## The records
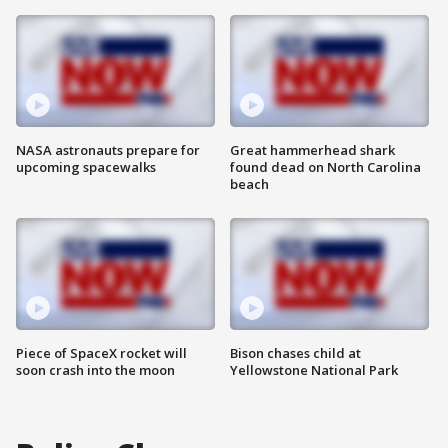
NASA astronauts prepare for
Great hammerhead shark
upcoming spacewalks
found dead on North Carolina
beach
Piece of SpaceX rocket will
Bison chases child at
soon crash into the moon
Yellowstone National Park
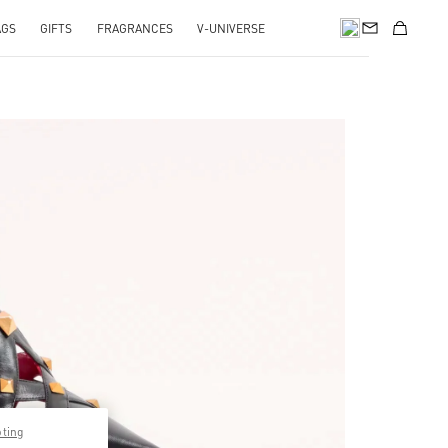
AGS
GIFTS
FRAGRANCES
V-UNIVERSE
pens in New Tab
pting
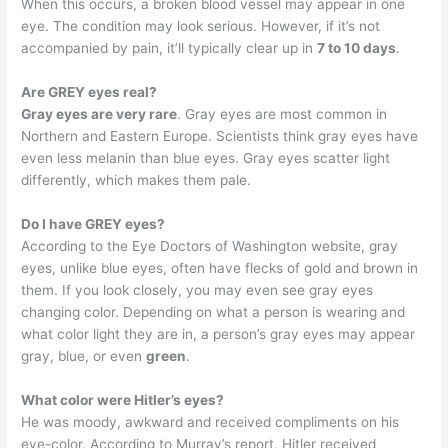
When this occurs, a broken blood vessel may appear in one
eye. The condition may look serious. However, if it’s not
accompanied by pain, it’ll typically clear up in
7 to 10 days
.
Are GREY eyes real?
Gray eyes are very rare
. Gray eyes are most common in
Northern and Eastern Europe. Scientists think gray eyes have
even less melanin than blue eyes. Gray eyes scatter light
differently, which makes them pale.
Do I have GREY eyes?
According to the Eye Doctors of Washington website, gray
eyes, unlike blue eyes, often have flecks of gold and brown in
them. If you look closely, you may even see gray eyes
changing color. Depending on what a person is wearing and
what color light they are in, a person’s gray eyes may appear
gray, blue, or even
green
.
What color were Hitler’s eyes?
He was moody, awkward and received compliments on his
eye-color. According to Murray’s report, Hitler received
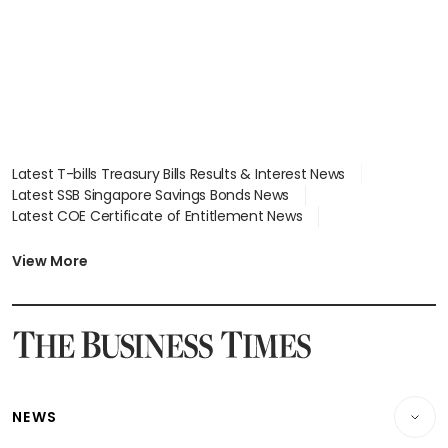
Latest T-bills Treasury Bills Results & Interest News
Latest SSB Singapore Savings Bonds News
Latest COE Certificate of Entitlement News
Latest Johor-Singapore SEZ News
Latest BTO Build To Order & Sales of Balance News
View More
Latest STI Straits Times Index News
Latest SGX Dividends, Share Price News
Latest Bonds Market News
Latest Singapore Stocks To Buy News
Latest Singapore Economy News
NEWS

## Your goal
Only the line that contains "Latest Johor-Singapore SEZ News" and the lines after it, through the end of the data above, are to be repeated exactly.

## Result
Latest Johor-Singapore SEZ News
Latest BTO Build To Order & Sales of Balance News
View More
Latest STI Straits Times Index News
Latest SGX Dividends, Share Price News
Latest Bonds Market News
Latest Singapore Stocks To Buy News
Latest Singapore Economy News
NEWS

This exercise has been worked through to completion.